Hi -
nathans wrote:
> [...]
> Fast forward several months and sure enough, we have an outdated copy
> of Vector in the rpms (v1.0.2 tagged >2 months ago), noone has updated
> the second webjs copy in a timely fashion, and noone is pushing latest
> Vector code into rawhide.
What's missing here is a problem statement. There's no obligation we
always ship the latest release. Which of the 1.0.1-to-1.0.2 changes
did you judge as relevant & useful? We provide a service to our users
in judging, packaging, testing, integrating (top level index.html!).
In this case, that meant skipping that release.
> > How well tested is it?
>
> Works nicely for me, tested it a fair bit yesterday to double check
> but I think trusting Martin's when-to-release judgement is the best
> strategy for the RPMs we build.
>
> > e.g., on F21 Firefox it doesn't run well.
> > https://github.com/Netflix/vector/issues/83
>
> I'm sure it will get resolved soon [...]

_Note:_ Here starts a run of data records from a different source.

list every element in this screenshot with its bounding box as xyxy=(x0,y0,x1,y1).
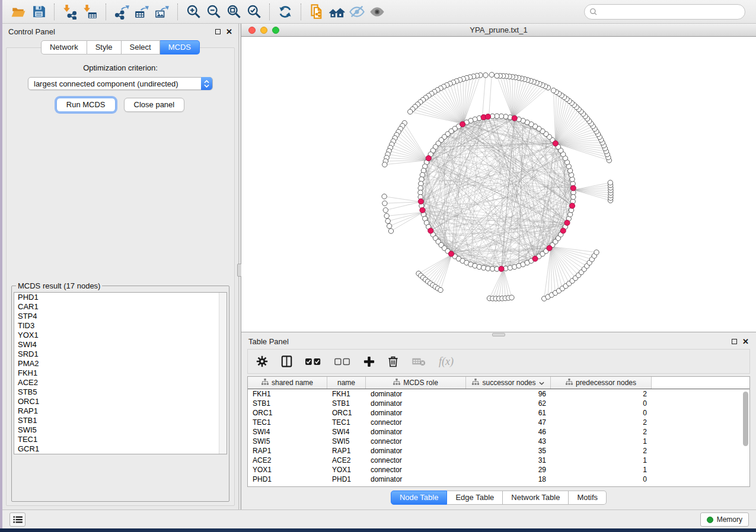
zoom-out-icon[interactable] xyxy=(203,3,224,21)
column-header-name[interactable]: name xyxy=(327,377,366,389)
zoom-selected-icon[interactable] xyxy=(244,3,264,21)
table-row[interactable]: PHD1PHD1dominator180 xyxy=(248,475,749,484)
graph-hub-node[interactable] xyxy=(420,207,425,213)
graph-node[interactable] xyxy=(382,201,387,206)
graph-hub-node[interactable] xyxy=(448,251,454,257)
mcds-result-item[interactable]: FKH1 xyxy=(14,368,227,378)
mcds-result-item[interactable]: TEC1 xyxy=(14,435,227,444)
mcds-result-item[interactable]: RAP1 xyxy=(14,406,227,416)
graph-node[interactable] xyxy=(382,194,387,198)
table-scrollbar[interactable] xyxy=(742,390,749,485)
graph-node[interactable] xyxy=(382,162,387,167)
graph-node[interactable] xyxy=(483,73,488,78)
close-panel-button[interactable]: Close panel xyxy=(124,98,185,112)
task-history-icon[interactable] xyxy=(9,512,25,527)
split-columns-icon[interactable] xyxy=(281,355,292,367)
table-row[interactable]: SWI5SWI5connector431 xyxy=(248,437,749,446)
close-window-icon[interactable] xyxy=(248,27,256,34)
graph-hub-node[interactable] xyxy=(569,203,575,209)
graph-hub-node[interactable] xyxy=(485,114,490,119)
graph-hub-node[interactable] xyxy=(460,121,465,127)
mcds-result-item[interactable]: PMA2 xyxy=(14,359,227,368)
mcds-result-item[interactable]: SRD1 xyxy=(14,350,227,359)
close-panel-icon[interactable]: ✕ xyxy=(226,29,232,34)
graph-node[interactable] xyxy=(384,213,389,218)
export-table-icon[interactable] xyxy=(132,3,152,21)
mcds-result-item[interactable]: SWI4 xyxy=(14,340,227,350)
memory-button[interactable]: Memory xyxy=(700,512,749,527)
deselect-all-icon[interactable] xyxy=(334,358,350,366)
open-file-icon[interactable] xyxy=(8,3,28,21)
graph-node[interactable] xyxy=(408,109,413,114)
graph-hub-node[interactable] xyxy=(532,256,538,261)
mcds-result-item[interactable]: ACE2 xyxy=(14,378,227,387)
tab-mcds[interactable]: MCDS xyxy=(160,40,200,55)
mcds-result-item[interactable]: STB5 xyxy=(14,387,227,397)
search-input[interactable] xyxy=(584,4,745,20)
graph-hub-node[interactable] xyxy=(428,228,433,233)
gear-icon[interactable] xyxy=(256,355,268,367)
mcds-result-item[interactable]: ORC1 xyxy=(14,397,227,406)
graph-node[interactable] xyxy=(551,88,556,92)
graph-node[interactable] xyxy=(495,73,499,78)
zoom-fit-icon[interactable] xyxy=(224,3,244,21)
delete-row-icon[interactable] xyxy=(388,355,398,367)
optimization-criterion-select[interactable]: largest connected component (undirected) xyxy=(28,77,213,90)
graph-hub-node[interactable] xyxy=(499,266,504,271)
graph-node[interactable] xyxy=(509,295,514,300)
table-row[interactable]: ORC1ORC1dominator610 xyxy=(248,408,749,418)
show-all-icon[interactable] xyxy=(367,3,387,21)
clone-network-icon[interactable] xyxy=(307,3,327,21)
hide-selected-icon[interactable] xyxy=(347,3,367,21)
export-image-icon[interactable] xyxy=(152,3,172,21)
graph-hub-node[interactable] xyxy=(560,228,566,233)
import-network-icon[interactable] xyxy=(60,3,80,21)
table-row[interactable]: STB1STB1dominator620 xyxy=(248,399,749,408)
maximize-window-icon[interactable] xyxy=(272,27,279,34)
table-row[interactable]: FKH1FKH1dominator962 xyxy=(248,389,749,399)
tab-node-table[interactable]: Node Table xyxy=(391,491,448,505)
table-row[interactable]: TEC1TEC1connector472 xyxy=(248,418,749,427)
import-table-icon[interactable] xyxy=(80,3,100,21)
mcds-result-item[interactable]: YOX1 xyxy=(14,331,227,340)
tab-edge-table[interactable]: Edge Table xyxy=(447,491,503,505)
mcds-result-item[interactable]: TID3 xyxy=(14,321,227,331)
graph-node[interactable] xyxy=(385,219,390,223)
tab-style[interactable]: Style xyxy=(87,40,122,55)
export-network-icon[interactable] xyxy=(111,3,132,21)
column-header-successor-nodes[interactable]: successor nodes xyxy=(466,377,551,389)
graph-node[interactable] xyxy=(387,223,391,228)
graph-node[interactable] xyxy=(438,287,443,292)
graph-node[interactable] xyxy=(383,208,388,213)
table-row[interactable]: YOX1YOX1connector291 xyxy=(248,465,749,475)
mcds-result-item[interactable]: STB1 xyxy=(14,416,227,425)
graph-hub-node[interactable] xyxy=(564,220,570,225)
graph-node[interactable] xyxy=(594,250,599,255)
table-row[interactable]: SWI4SWI4dominator462 xyxy=(248,427,749,437)
first-neighbors-icon[interactable] xyxy=(327,3,347,21)
graph-hub-node[interactable] xyxy=(512,116,517,121)
mcds-result-item[interactable]: GCR1 xyxy=(14,444,227,454)
tab-network[interactable]: Network xyxy=(41,40,87,55)
column-header-MCDS-role[interactable]: MCDS role xyxy=(366,377,466,389)
float-panel-icon[interactable] xyxy=(215,29,221,34)
graph-hub-node[interactable] xyxy=(418,198,423,204)
mcds-result-item[interactable]: CAR1 xyxy=(14,302,227,312)
graph-hub-node[interactable] xyxy=(426,156,431,161)
column-header-shared-name[interactable]: shared name xyxy=(248,377,327,389)
mcds-result-item[interactable]: STP4 xyxy=(14,312,227,321)
table-row[interactable]: ACE2ACE2connector311 xyxy=(248,456,749,465)
table-row[interactable]: RAP1RAP1dominator352 xyxy=(248,446,749,456)
tab-network-table[interactable]: Network Table xyxy=(503,491,569,505)
float-table-panel-icon[interactable] xyxy=(732,339,737,344)
select-all-icon[interactable] xyxy=(305,358,321,366)
zoom-in-icon[interactable] xyxy=(183,3,203,21)
close-table-panel-icon[interactable]: ✕ xyxy=(742,339,749,344)
save-session-icon[interactable] xyxy=(28,3,49,21)
minimize-window-icon[interactable] xyxy=(260,27,267,34)
table-scrollbar-thumb[interactable] xyxy=(743,392,748,446)
graph-hub-node[interactable] xyxy=(570,185,576,191)
graph-node[interactable] xyxy=(571,194,576,199)
graph-node[interactable] xyxy=(489,72,494,77)
network-graph[interactable] xyxy=(241,37,756,332)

Indeed it is, in vector git master.
But one can't claim at the same time that one should automatically
trust an upstream release, and that token testing is sufficent, when
such a showstopper bug is in our face (as you must agree, since you
bundled an unversioned 1.0.1 vector tarball into the new fedora 3.10.7
rpms).
> [...] (and sooner on rawhide, via the master branch pull in
> scripts/spin-rawhide now).
Well, maybe. The way this part of your commit works, the script just
uses vector tarball name pulled out of the spec Sources:. So one has
to take an affirmative step in hand-editing that line out of the spec
file to trigger the new git clone from github/vector. That in turn
generates a tarball that is not comparable to the released ones. Not
just for the farabovementioned reasons (not being a
"built"/compressed/minified dist/), but it's not even complete &
executable. Did you test it?
That's not to say that a git/master vector along with a git/master pcp
would be undesirable in rawhide. Just that this is not what the new
spin-rawhide script does. (And for a real pcp+webjs release, one
would normally prefer a good stable release for both rather than a
snapshot, which brings us back to manual judgement & testing & c.)